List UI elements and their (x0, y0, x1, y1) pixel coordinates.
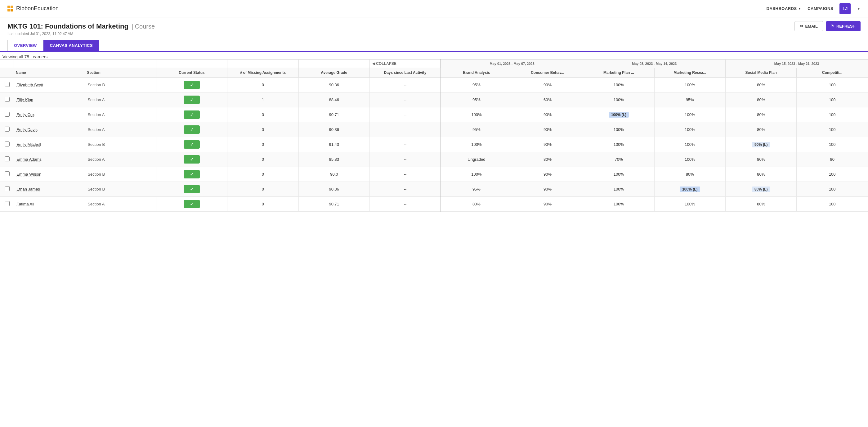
section-cell: Section B (85, 78, 156, 92)
collapse-button[interactable]: ◀ COLLAPSE (372, 61, 438, 66)
row-checkbox[interactable] (5, 127, 10, 131)
table-wrapper[interactable]: ◀ COLLAPSE May 01, 2023 - May 07, 2023 M… (0, 59, 868, 212)
student-name[interactable]: Fatima Ali (17, 202, 34, 206)
score-cell: 80% (725, 108, 797, 122)
days-cell: -- (370, 197, 441, 212)
score-cell: 100 (797, 122, 868, 137)
row-checkbox[interactable] (5, 82, 10, 87)
student-name[interactable]: Emma Adams (17, 157, 41, 162)
top-nav: RibbonEducation DASHBOARDS ▼ CAMPAIGNS L… (0, 0, 868, 18)
missing-cell: 0 (227, 197, 299, 212)
student-name[interactable]: Ellie King (17, 97, 33, 102)
table-row: Emma AdamsSection A✓085.83--Ungraded80%7… (0, 152, 868, 167)
status-badge: ✓ (184, 96, 200, 104)
score-cell: 100% (441, 167, 512, 182)
date-range-1: May 01, 2023 - May 07, 2023 (441, 60, 583, 68)
col-header-marketing-plan: Marketing Plan ... (583, 68, 654, 78)
score-cell: 90% (512, 167, 583, 182)
viewing-count: Viewing all 78 Learners (2, 54, 48, 59)
tab-canvas-analytics[interactable]: CANVAS ANALYTICS (43, 40, 99, 51)
grade-cell: 90.36 (299, 122, 370, 137)
days-cell: -- (370, 78, 441, 92)
logo-text: RibbonEducation (16, 5, 59, 12)
row-checkbox[interactable] (5, 201, 10, 206)
score-highlight: 80% (L) (752, 186, 770, 192)
refresh-button[interactable]: ↻ REFRESH (826, 21, 861, 31)
dashboards-arrow: ▼ (798, 7, 801, 10)
score-cell: 100% (583, 92, 654, 108)
status-badge: ✓ (184, 140, 200, 149)
score-cell: 100 (797, 108, 868, 122)
row-checkbox[interactable] (5, 171, 10, 176)
row-checkbox[interactable] (5, 156, 10, 161)
campaigns-nav[interactable]: CAMPAIGNS (807, 6, 833, 11)
row-checkbox[interactable] (5, 142, 10, 147)
refresh-icon: ↻ (831, 24, 835, 29)
score-cell: 90% (512, 137, 583, 152)
section-cell: Section A (85, 197, 156, 212)
days-cell: -- (370, 108, 441, 122)
course-type: | Course (131, 23, 155, 30)
course-title-area: MKTG 101: Foundations of Marketing | Cou… (7, 22, 861, 30)
score-highlight: 90% (L) (752, 142, 770, 147)
days-cell: -- (370, 182, 441, 197)
col-header-social: Social Media Plan (725, 68, 797, 78)
row-checkbox[interactable] (5, 186, 10, 191)
avatar[interactable]: LJ (839, 3, 850, 14)
avatar-dropdown-arrow[interactable]: ▼ (857, 6, 861, 11)
grade-cell: 90.71 (299, 197, 370, 212)
score-cell: 100 (797, 78, 868, 92)
score-cell: 100 (797, 182, 868, 197)
grade-cell: 90.71 (299, 108, 370, 122)
status-badge: ✓ (184, 155, 200, 163)
table-row: Ethan JamesSection B✓090.36--95%90%100%1… (0, 182, 868, 197)
student-name[interactable]: Emma Wilson (17, 172, 41, 177)
table-row: Elizabeth ScottSection B✓090.36--95%90%1… (0, 78, 868, 92)
student-name[interactable]: Ethan James (17, 187, 40, 191)
status-badge: ✓ (184, 200, 200, 208)
row-checkbox[interactable] (5, 97, 10, 102)
nav-right: DASHBOARDS ▼ CAMPAIGNS LJ ▼ (767, 3, 861, 14)
score-cell: 100% (654, 137, 725, 152)
student-name[interactable]: Emily Cox (17, 112, 35, 117)
last-updated: Last updated Jul 31, 2023, 11:02:47 AM (7, 32, 861, 36)
email-button[interactable]: ✉ EMAIL (795, 21, 823, 31)
score-cell: 100% (654, 108, 725, 122)
days-cell: -- (370, 122, 441, 137)
score-cell: 80% (441, 197, 512, 212)
student-name[interactable]: Emily Davis (17, 127, 37, 132)
section-cell: Section B (85, 137, 156, 152)
status-cell: ✓ (156, 197, 227, 212)
row-checkbox[interactable] (5, 112, 10, 117)
score-highlight: 100% (L) (609, 112, 629, 118)
score-cell: 90% (L) (725, 137, 797, 152)
col-header-consumer: Consumer Behav... (512, 68, 583, 78)
tabs-container: OVERVIEW CANVAS ANALYTICS (0, 40, 868, 51)
tab-overview[interactable]: OVERVIEW (7, 40, 43, 51)
score-cell: 100% (583, 182, 654, 197)
missing-cell: 0 (227, 108, 299, 122)
col-header-name: Name (14, 68, 85, 78)
score-cell: 90% (512, 122, 583, 137)
score-cell: 100% (583, 197, 654, 212)
score-cell: 80% (654, 167, 725, 182)
score-cell: 60% (512, 92, 583, 108)
status-badge: ✓ (184, 125, 200, 134)
score-cell: 70% (583, 152, 654, 167)
learners-table: ◀ COLLAPSE May 01, 2023 - May 07, 2023 M… (0, 59, 868, 212)
score-cell: 100 (797, 137, 868, 152)
student-name[interactable]: Emily Mitchell (17, 142, 41, 147)
dashboards-nav[interactable]: DASHBOARDS ▼ (767, 6, 802, 11)
missing-cell: 0 (227, 78, 299, 92)
score-cell: 100% (441, 137, 512, 152)
student-name[interactable]: Elizabeth Scott (17, 83, 43, 87)
date-range-2: May 08, 2023 - May 14, 2023 (583, 60, 725, 68)
days-cell: -- (370, 92, 441, 108)
grade-cell: 91.43 (299, 137, 370, 152)
score-cell: 80% (725, 92, 797, 108)
score-cell: 95% (654, 92, 725, 108)
score-cell: 90% (512, 108, 583, 122)
missing-cell: 0 (227, 167, 299, 182)
score-cell: 95% (441, 92, 512, 108)
ribbon-logo-icon (7, 6, 14, 12)
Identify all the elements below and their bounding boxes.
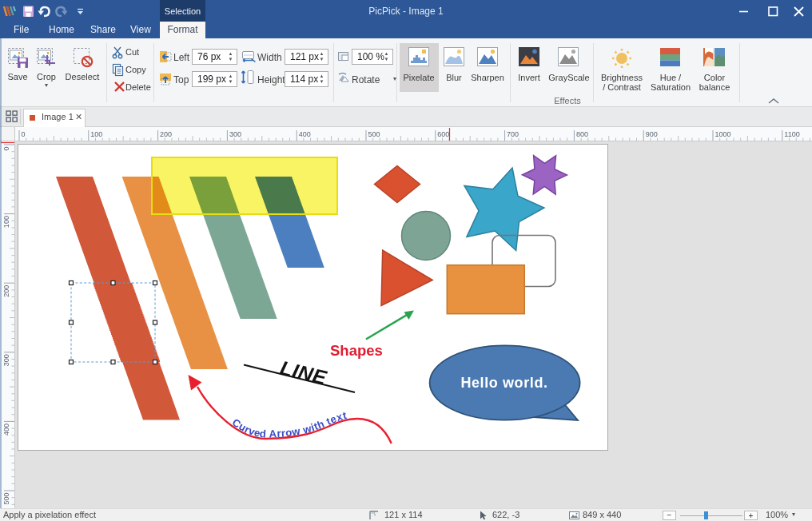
svg-text:300: 300 <box>2 354 10 366</box>
svg-text:0: 0 <box>2 147 10 151</box>
svg-text:Shapes: Shapes <box>330 342 383 359</box>
svg-text:Hello world.: Hello world. <box>460 375 547 391</box>
svg-text:1100: 1100 <box>784 130 799 138</box>
svg-text:100: 100 <box>2 216 10 228</box>
svg-text:600: 600 <box>437 130 449 138</box>
svg-text:0: 0 <box>22 130 26 138</box>
svg-text:1000: 1000 <box>715 130 731 138</box>
svg-text:200: 200 <box>160 130 172 138</box>
svg-text:200: 200 <box>2 285 10 297</box>
svg-text:800: 800 <box>576 130 588 138</box>
svg-text:400: 400 <box>299 130 311 138</box>
svg-text:400: 400 <box>2 424 10 435</box>
svg-text:700: 700 <box>507 130 519 138</box>
svg-text:Curved Arrow with text: Curved Arrow with text <box>230 409 348 440</box>
svg-text:300: 300 <box>229 130 241 138</box>
svg-text:900: 900 <box>646 130 658 138</box>
svg-text:LINE: LINE <box>278 356 330 389</box>
svg-text:500: 500 <box>368 130 380 138</box>
svg-text:100: 100 <box>90 130 102 138</box>
svg-text:500: 500 <box>2 493 10 505</box>
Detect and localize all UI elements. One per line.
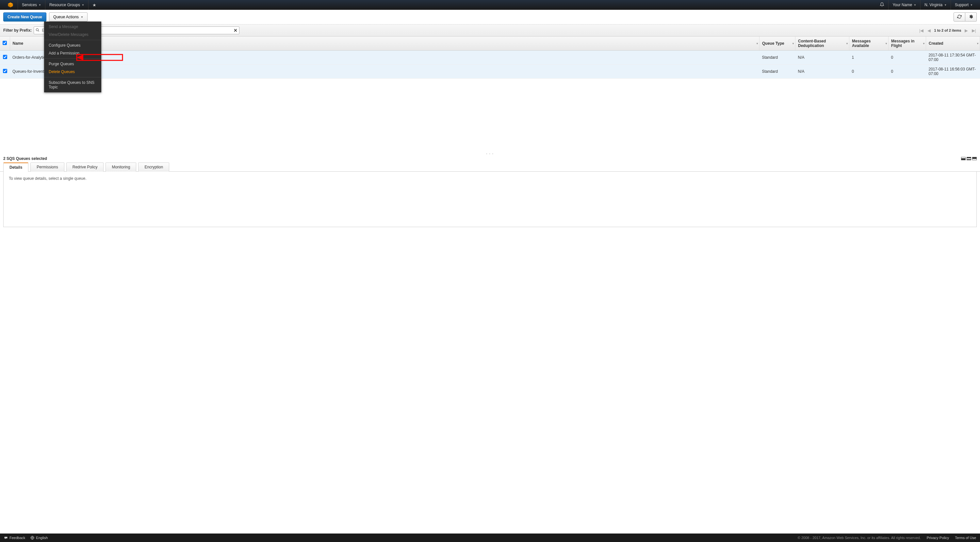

[Required work] Exclude every picture and copy the remaining data exactly.

[Task answer]
List UI elements and their (x0, y0, x1, y1) pixel coordinates.
section-cell: Section B (85, 78, 156, 92)
collapse-button[interactable]: ◀ COLLAPSE (372, 61, 438, 66)
row-checkbox[interactable] (5, 127, 10, 131)
table-wrapper[interactable]: ◀ COLLAPSE May 01, 2023 - May 07, 2023 M… (0, 59, 868, 212)
student-name[interactable]: Fatima Ali (17, 202, 34, 206)
score-cell: 80% (725, 108, 797, 122)
days-cell: -- (370, 197, 441, 212)
score-cell: 100 (797, 122, 868, 137)
row-checkbox[interactable] (5, 82, 10, 87)
student-name[interactable]: Emma Adams (17, 157, 41, 162)
top-nav: RibbonEducation DASHBOARDS ▼ CAMPAIGNS L… (0, 0, 868, 18)
missing-cell: 0 (227, 197, 299, 212)
student-name[interactable]: Ellie King (17, 97, 33, 102)
table-row: Emma AdamsSection A✓085.83--Ungraded80%7… (0, 152, 868, 167)
status-badge: ✓ (184, 96, 200, 104)
score-cell: 100% (441, 167, 512, 182)
date-range-1: May 01, 2023 - May 07, 2023 (441, 60, 583, 68)
col-header-marketing-plan: Marketing Plan ... (583, 68, 654, 78)
score-cell: 90% (512, 167, 583, 182)
viewing-count: Viewing all 78 Learners (2, 54, 48, 59)
tab-canvas-analytics[interactable]: CANVAS ANALYTICS (43, 40, 99, 51)
grade-cell: 90.36 (299, 122, 370, 137)
days-cell: -- (370, 78, 441, 92)
logo-text: RibbonEducation (16, 5, 59, 12)
row-checkbox[interactable] (5, 201, 10, 206)
score-highlight: 80% (L) (752, 186, 770, 192)
refresh-button[interactable]: ↻ REFRESH (826, 21, 861, 31)
dashboards-arrow: ▼ (798, 7, 801, 10)
score-cell: 100% (583, 92, 654, 108)
status-badge: ✓ (184, 140, 200, 149)
score-cell: 100 (797, 108, 868, 122)
row-checkbox[interactable] (5, 171, 10, 176)
row-checkbox[interactable] (5, 156, 10, 161)
campaigns-nav[interactable]: CAMPAIGNS (807, 6, 833, 11)
row-checkbox[interactable] (5, 142, 10, 147)
refresh-icon: ↻ (831, 24, 835, 29)
score-cell: 90% (512, 137, 583, 152)
section-cell: Section A (85, 197, 156, 212)
days-cell: -- (370, 108, 441, 122)
course-type: | Course (131, 23, 155, 30)
course-title-area: MKTG 101: Foundations of Marketing | Cou… (7, 22, 861, 30)
score-highlight: 90% (L) (752, 142, 770, 147)
days-cell: -- (370, 182, 441, 197)
col-header-social: Social Media Plan (725, 68, 797, 78)
row-checkbox[interactable] (5, 186, 10, 191)
avatar[interactable]: LJ (839, 3, 850, 14)
avatar-dropdown-arrow[interactable]: ▼ (857, 6, 861, 11)
grade-cell: 90.71 (299, 197, 370, 212)
score-cell: 100 (797, 78, 868, 92)
score-cell: 100 (797, 182, 868, 197)
grade-cell: 90.71 (299, 108, 370, 122)
status-badge: ✓ (184, 155, 200, 163)
table-row: Ethan JamesSection B✓090.36--95%90%100%1… (0, 182, 868, 197)
student-name[interactable]: Emma Wilson (17, 172, 41, 177)
table-row: Elizabeth ScottSection B✓090.36--95%90%1… (0, 78, 868, 92)
student-name[interactable]: Ethan James (17, 187, 40, 191)
status-badge: ✓ (184, 200, 200, 208)
row-checkbox[interactable] (5, 97, 10, 102)
nav-right: DASHBOARDS ▼ CAMPAIGNS LJ ▼ (767, 3, 861, 14)
score-cell: 100% (654, 137, 725, 152)
student-name[interactable]: Emily Cox (17, 112, 35, 117)
last-updated: Last updated Jul 31, 2023, 11:02:47 AM (7, 32, 861, 36)
email-button[interactable]: ✉ EMAIL (795, 21, 823, 31)
score-cell: 100% (654, 108, 725, 122)
days-cell: -- (370, 122, 441, 137)
score-cell: 80% (441, 197, 512, 212)
student-name[interactable]: Emily Davis (17, 127, 37, 132)
section-cell: Section B (85, 137, 156, 152)
status-cell: ✓ (156, 197, 227, 212)
row-checkbox[interactable] (5, 112, 10, 117)
score-highlight: 100% (L) (609, 112, 629, 118)
score-cell: 90% (L) (725, 137, 797, 152)
col-header-consumer: Consumer Behav... (512, 68, 583, 78)
tabs-container: OVERVIEW CANVAS ANALYTICS (0, 40, 868, 51)
tab-overview[interactable]: OVERVIEW (7, 40, 43, 51)
score-cell: 100% (583, 182, 654, 197)
missing-cell: 0 (227, 108, 299, 122)
col-header-name: Name (14, 68, 85, 78)
score-cell: 90% (512, 122, 583, 137)
score-cell: 100% (583, 197, 654, 212)
score-cell: 80% (654, 167, 725, 182)
score-cell: 60% (512, 92, 583, 108)
status-badge: ✓ (184, 125, 200, 134)
score-cell: 70% (583, 152, 654, 167)
learners-table: ◀ COLLAPSE May 01, 2023 - May 07, 2023 M… (0, 59, 868, 212)
score-cell: 100 (797, 137, 868, 152)
student-name[interactable]: Emily Mitchell (17, 142, 41, 147)
dashboards-nav[interactable]: DASHBOARDS ▼ (767, 6, 802, 11)
missing-cell: 0 (227, 78, 299, 92)
score-cell: 100% (441, 137, 512, 152)
student-name[interactable]: Elizabeth Scott (17, 83, 43, 87)
date-range-2: May 08, 2023 - May 14, 2023 (583, 60, 725, 68)
days-cell: -- (370, 92, 441, 108)
grade-cell: 91.43 (299, 137, 370, 152)
score-cell: 80% (725, 92, 797, 108)
score-cell: 95% (654, 92, 725, 108)
score-cell: 90% (512, 108, 583, 122)
missing-cell: 0 (227, 167, 299, 182)
score-cell: 95% (441, 92, 512, 108)
ribbon-logo-icon (7, 6, 14, 12)
Identify all the elements below and their bounding boxes.
svg-text:300: 300 <box>2 354 10 366</box>
svg-text:0: 0 <box>2 147 10 151</box>
svg-text:Shapes: Shapes <box>330 342 383 359</box>
svg-text:Hello world.: Hello world. <box>460 375 547 391</box>
svg-text:1100: 1100 <box>784 130 799 138</box>
svg-text:100: 100 <box>2 216 10 228</box>
svg-text:600: 600 <box>437 130 449 138</box>
svg-text:0: 0 <box>22 130 26 138</box>
svg-text:1000: 1000 <box>715 130 731 138</box>
svg-text:200: 200 <box>160 130 172 138</box>
svg-text:200: 200 <box>2 285 10 297</box>
svg-text:800: 800 <box>576 130 588 138</box>
svg-text:400: 400 <box>299 130 311 138</box>
svg-text:400: 400 <box>2 424 10 435</box>
svg-text:700: 700 <box>507 130 519 138</box>
svg-text:Curved Arrow with text: Curved Arrow with text <box>230 409 348 440</box>
svg-text:300: 300 <box>229 130 241 138</box>
svg-text:900: 900 <box>646 130 658 138</box>
svg-text:LINE: LINE <box>278 356 330 389</box>
svg-text:500: 500 <box>368 130 380 138</box>
svg-text:100: 100 <box>90 130 102 138</box>
svg-text:500: 500 <box>2 493 10 505</box>
Detect and localize all UI elements. One per line.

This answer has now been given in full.